What are the most exciting, and disturbing, recent developments in AI and ML, from your personal perspective?
To start with disturbing first: as I noted earlier, a recent AI/ML development we are seeing is the high number of companies starting in the wrong place. There are a lot of people focused on things that are very difficult to do, from the data science perspective, and of dubious business value. Our favourite example of this is chatbots. We're concerned that people will spend millions of dollars on chatbots and use that to say AI/ML doesn't work. Instead, people should focus on the highest-value uses of AI/ML in the enterprise, and things that are achievable -- use cases around the business planning process and core business operations are a good place to start.

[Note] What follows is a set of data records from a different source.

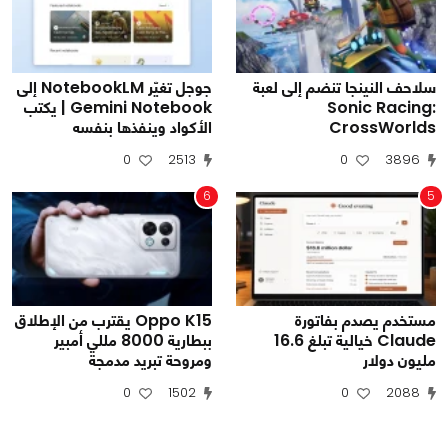
سلاحف النينجا تنضم إلى لعبة
جوجل تغيّر NotebookLM إلى
Sonic Racing:
Gemini Notebook | يكتب
CrossWorlds
الأكواد وينفذها بنفسه
0
2513
0
3896
6
5
مستخدم يصدم بفاتورة
Oppo K15 يقترب من الإطلاق
Claude خيالية تبلغ 16.6
ببطارية 8000 مللي أمبير
مليون دولار
ومروحة تبريد مدمجة
0
1502
0
2088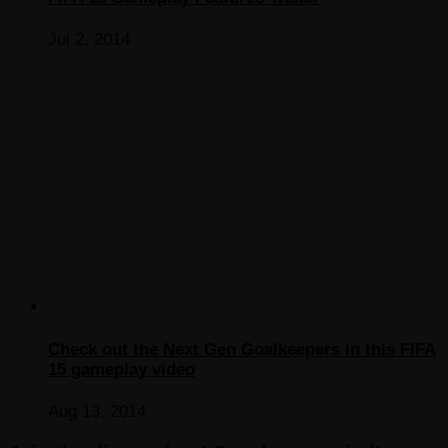
Jul 2, 2014
Check out the Next Gen Goalkeepers in this FIFA
15 gameplay video
Aug 13, 2014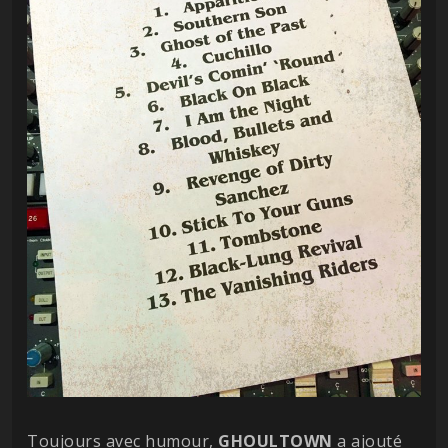
Toujours avec humour,
GHOULTOWN
a ajouté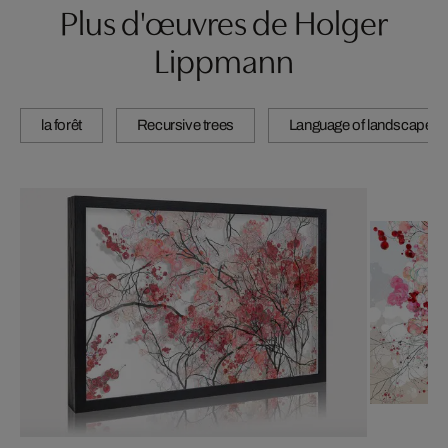
Plus d'œuvres de Holger
Lippmann
la forêt
Recursive trees
Language of landscape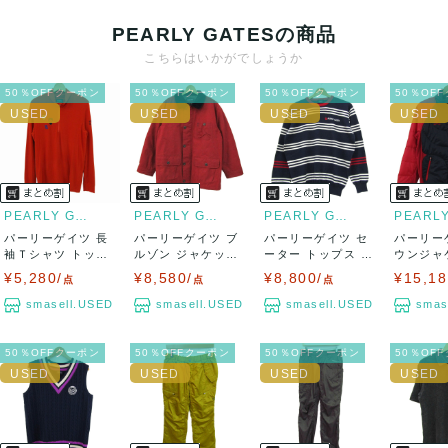
PEARLY GATESの商品
こちらはいかがでしょうか
50％OFFクーポン
50％OFFクーポン
50％OFFクーポン
50％OF
PEARLY GATES
PEARLY GATES
PEARLY GATES
パーリーゲイツ 長
パーリーゲイツ ブ
パーリーゲイツ セ
パーリー
袖Ｔシャツ トップ
ルゾン ジャケット
ーター トップス 長
ウンジャ
ス ハイネック...
コットン10...
袖 ボーダー...
ャンパー 
¥5,280/
¥8,580/
¥8,800/
¥15,18
点
点
点
smasell.USED
smasell.USED
smasell.USED
smas
50％OFFクーポン
50％OFFクーポン
50％OFFクーポン
50％OF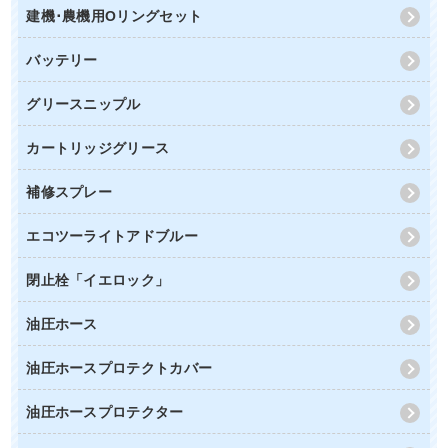
建機･農機用Oリングセット
バッテリー
グリースニップル
カートリッジグリース
補修スプレー
エコツーライトアドブルー
閉止栓「イエロック」
油圧ホース
油圧ホースプロテクトカバー
油圧ホースプロテクター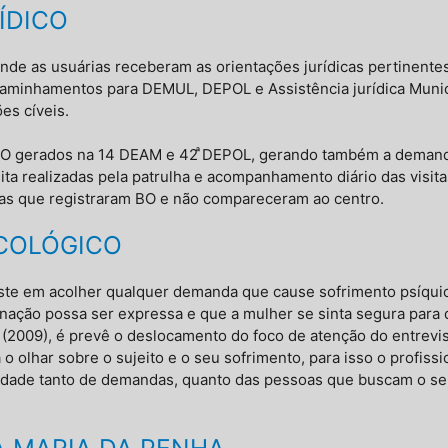
ÍDICO
nde as usuárias receberam as orientações jurídicas pertinente
aminhamentos para DEMUL, DEPOL e Assistência jurídica Munic
es cíveis.
gerados na 14 DEAM e 42 ͣDEPOL, gerando também a demanda 
ita realizadas pela patrulha e acompanhamento diário das visi
rias que registraram BO e não compareceram ao centro.
COLÓGICO
iste em acolher qualquer demanda que cause sofrimento psíqu
nação possa ser expressa e que a mulher se sinta segura para
(2009), é prevê o deslocamento do foco de atenção do entrevis
o olhar sobre o sujeito e o seu sofrimento, para isso o profissi
sidade tanto de demandas, quanto das pessoas que buscam o ser
A MARIA DA PENHA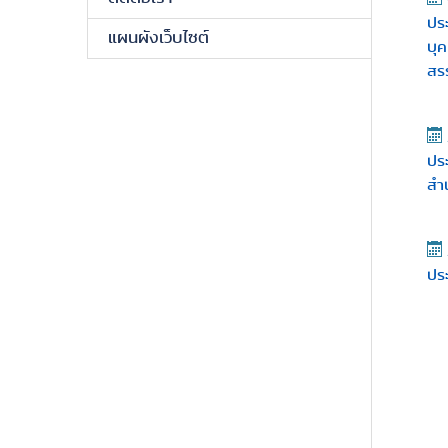
ประ
แผนผังเว็บไซต์
บุค
สร
ประ
สำน
ประ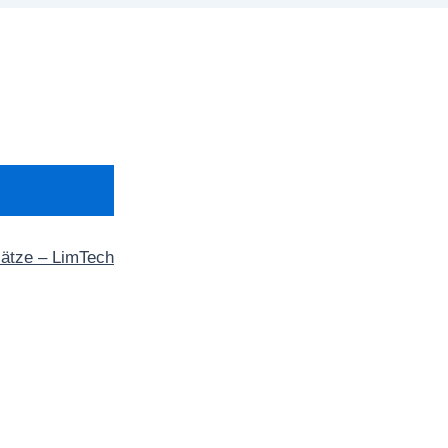
sätze – LimTech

The most exciting developments? Personally, I'm very excited about the use of deep learning for time series data. Typically, deep learning is applied to unstructured data -- mostly images. It's highly effective at telling whether this picture is a cat or a dog. But recent advances in long short-term memory (LSTM) models apply deep learning to structured numeric data, creating much more sophisticated demand forecasts, pricing recommendations, and so forth.